--- Information shown Enclosed Below ---

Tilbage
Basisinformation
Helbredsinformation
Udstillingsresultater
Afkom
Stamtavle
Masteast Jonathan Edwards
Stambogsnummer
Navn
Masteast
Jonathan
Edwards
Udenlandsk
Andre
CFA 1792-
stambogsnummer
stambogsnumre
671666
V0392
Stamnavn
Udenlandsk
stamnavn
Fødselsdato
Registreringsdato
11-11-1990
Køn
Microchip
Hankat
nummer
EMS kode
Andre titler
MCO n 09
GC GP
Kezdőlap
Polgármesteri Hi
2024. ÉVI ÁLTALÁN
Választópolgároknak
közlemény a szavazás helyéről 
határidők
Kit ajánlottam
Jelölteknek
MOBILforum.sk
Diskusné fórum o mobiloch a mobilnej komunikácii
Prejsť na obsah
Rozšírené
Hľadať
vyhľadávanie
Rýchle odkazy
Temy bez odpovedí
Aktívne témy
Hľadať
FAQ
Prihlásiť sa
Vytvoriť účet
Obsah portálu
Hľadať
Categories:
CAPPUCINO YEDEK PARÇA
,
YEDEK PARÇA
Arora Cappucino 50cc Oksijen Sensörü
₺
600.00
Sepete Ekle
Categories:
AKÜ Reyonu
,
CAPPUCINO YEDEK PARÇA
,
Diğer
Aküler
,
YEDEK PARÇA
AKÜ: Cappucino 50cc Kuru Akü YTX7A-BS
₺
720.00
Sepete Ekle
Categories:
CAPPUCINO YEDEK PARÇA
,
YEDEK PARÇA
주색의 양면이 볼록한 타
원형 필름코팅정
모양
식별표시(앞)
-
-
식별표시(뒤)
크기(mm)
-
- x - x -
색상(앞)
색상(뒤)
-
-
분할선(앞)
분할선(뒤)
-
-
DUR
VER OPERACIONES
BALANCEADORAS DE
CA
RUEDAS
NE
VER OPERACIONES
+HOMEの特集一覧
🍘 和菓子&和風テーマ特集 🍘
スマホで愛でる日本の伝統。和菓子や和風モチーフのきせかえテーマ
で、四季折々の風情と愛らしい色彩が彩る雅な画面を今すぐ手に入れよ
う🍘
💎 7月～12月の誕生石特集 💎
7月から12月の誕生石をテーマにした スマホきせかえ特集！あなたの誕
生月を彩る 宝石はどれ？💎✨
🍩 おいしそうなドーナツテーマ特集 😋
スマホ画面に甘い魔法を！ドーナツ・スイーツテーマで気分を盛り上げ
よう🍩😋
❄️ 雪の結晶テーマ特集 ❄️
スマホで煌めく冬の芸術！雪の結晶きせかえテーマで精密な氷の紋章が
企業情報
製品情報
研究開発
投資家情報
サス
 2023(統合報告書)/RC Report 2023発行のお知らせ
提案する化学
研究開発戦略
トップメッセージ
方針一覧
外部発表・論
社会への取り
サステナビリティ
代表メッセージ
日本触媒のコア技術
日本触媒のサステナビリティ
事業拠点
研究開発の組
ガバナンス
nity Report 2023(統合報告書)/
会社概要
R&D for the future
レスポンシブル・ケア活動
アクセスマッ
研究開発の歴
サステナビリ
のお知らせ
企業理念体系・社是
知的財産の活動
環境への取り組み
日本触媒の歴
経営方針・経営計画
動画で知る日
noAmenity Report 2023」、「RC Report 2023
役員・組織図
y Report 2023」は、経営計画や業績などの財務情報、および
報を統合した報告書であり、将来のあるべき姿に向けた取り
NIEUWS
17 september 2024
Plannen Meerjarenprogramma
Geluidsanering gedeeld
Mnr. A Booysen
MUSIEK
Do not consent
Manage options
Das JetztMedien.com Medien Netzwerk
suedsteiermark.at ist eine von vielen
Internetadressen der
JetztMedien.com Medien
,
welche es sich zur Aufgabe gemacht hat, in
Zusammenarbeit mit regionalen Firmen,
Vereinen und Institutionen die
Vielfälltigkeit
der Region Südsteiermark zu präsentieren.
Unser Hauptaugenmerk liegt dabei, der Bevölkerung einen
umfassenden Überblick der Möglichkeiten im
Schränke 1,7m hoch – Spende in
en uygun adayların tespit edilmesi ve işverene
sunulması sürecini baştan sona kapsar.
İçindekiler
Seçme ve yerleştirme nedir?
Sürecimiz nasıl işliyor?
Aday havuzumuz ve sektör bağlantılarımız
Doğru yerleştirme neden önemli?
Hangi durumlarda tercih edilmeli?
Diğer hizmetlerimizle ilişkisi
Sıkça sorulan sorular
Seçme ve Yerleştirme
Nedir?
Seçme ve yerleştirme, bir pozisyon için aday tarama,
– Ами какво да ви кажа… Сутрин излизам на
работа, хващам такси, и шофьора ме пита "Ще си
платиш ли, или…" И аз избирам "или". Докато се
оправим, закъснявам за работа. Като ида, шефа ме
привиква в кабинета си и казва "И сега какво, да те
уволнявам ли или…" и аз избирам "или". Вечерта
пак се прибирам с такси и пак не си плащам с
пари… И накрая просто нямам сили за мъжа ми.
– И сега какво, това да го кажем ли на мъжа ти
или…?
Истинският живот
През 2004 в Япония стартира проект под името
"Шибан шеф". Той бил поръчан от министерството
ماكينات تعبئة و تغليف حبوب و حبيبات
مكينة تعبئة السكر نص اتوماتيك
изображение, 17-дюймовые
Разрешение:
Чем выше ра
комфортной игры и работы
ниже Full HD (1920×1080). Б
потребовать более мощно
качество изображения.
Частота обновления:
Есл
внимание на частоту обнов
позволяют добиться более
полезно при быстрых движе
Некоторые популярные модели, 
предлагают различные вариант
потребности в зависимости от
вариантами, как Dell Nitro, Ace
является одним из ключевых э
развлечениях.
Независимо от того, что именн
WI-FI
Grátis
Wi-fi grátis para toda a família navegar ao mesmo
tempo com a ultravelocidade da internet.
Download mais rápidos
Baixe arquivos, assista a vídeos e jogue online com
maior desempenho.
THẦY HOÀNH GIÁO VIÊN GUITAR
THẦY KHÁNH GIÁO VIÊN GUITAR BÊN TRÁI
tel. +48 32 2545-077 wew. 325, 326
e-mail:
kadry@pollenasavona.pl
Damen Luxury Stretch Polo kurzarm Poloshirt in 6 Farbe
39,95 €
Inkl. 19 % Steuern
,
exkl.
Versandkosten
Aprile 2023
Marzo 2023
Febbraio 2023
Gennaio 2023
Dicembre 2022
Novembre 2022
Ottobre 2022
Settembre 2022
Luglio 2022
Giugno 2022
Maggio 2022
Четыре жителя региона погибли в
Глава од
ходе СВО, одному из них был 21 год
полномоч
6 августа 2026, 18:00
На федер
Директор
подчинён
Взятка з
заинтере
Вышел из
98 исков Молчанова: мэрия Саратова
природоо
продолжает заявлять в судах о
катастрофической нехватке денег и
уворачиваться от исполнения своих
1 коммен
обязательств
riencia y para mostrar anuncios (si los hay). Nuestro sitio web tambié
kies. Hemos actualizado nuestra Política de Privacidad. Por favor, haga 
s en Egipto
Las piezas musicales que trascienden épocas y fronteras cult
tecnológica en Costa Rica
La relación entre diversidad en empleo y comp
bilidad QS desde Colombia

--- End of Enclosed Information shown ---

**Task statement**: Would you print, exactly as written, every line above from the one holding "Damen Luxury Stretch" through the one holding "Las piezas musicales", with both included and no other lines?

**Written answer**:
Damen Luxury Stretch Polo kurzarm Poloshirt in 6 Farbe
39,95 €
Inkl. 19 % Steuern
,
exkl.
Versandkosten
Aprile 2023
Marzo 2023
Febbraio 2023
Gennaio 2023
Dicembre 2022
Novembre 2022
Ottobre 2022
Settembre 2022
Luglio 2022
Giugno 2022
Maggio 2022
Четыре жителя региона погибли в
Глава од
ходе СВО, одному из них был 21 год
полномоч
6 августа 2026, 18:00
На федер
Директор
подчинён
Взятка з
заинтере
Вышел из
98 исков Молчанова: мэрия Саратова
природоо
продолжает заявлять в судах о
катастрофической нехватке денег и
уворачиваться от исполнения своих
1 коммен
обязательств
riencia y para mostrar anuncios (si los hay). Nuestro sitio web tambié
kies. Hemos actualizado nuestra Política de Privacidad. Por favor, haga 
s en Egipto
Las piezas musicales que trascienden épocas y fronteras cult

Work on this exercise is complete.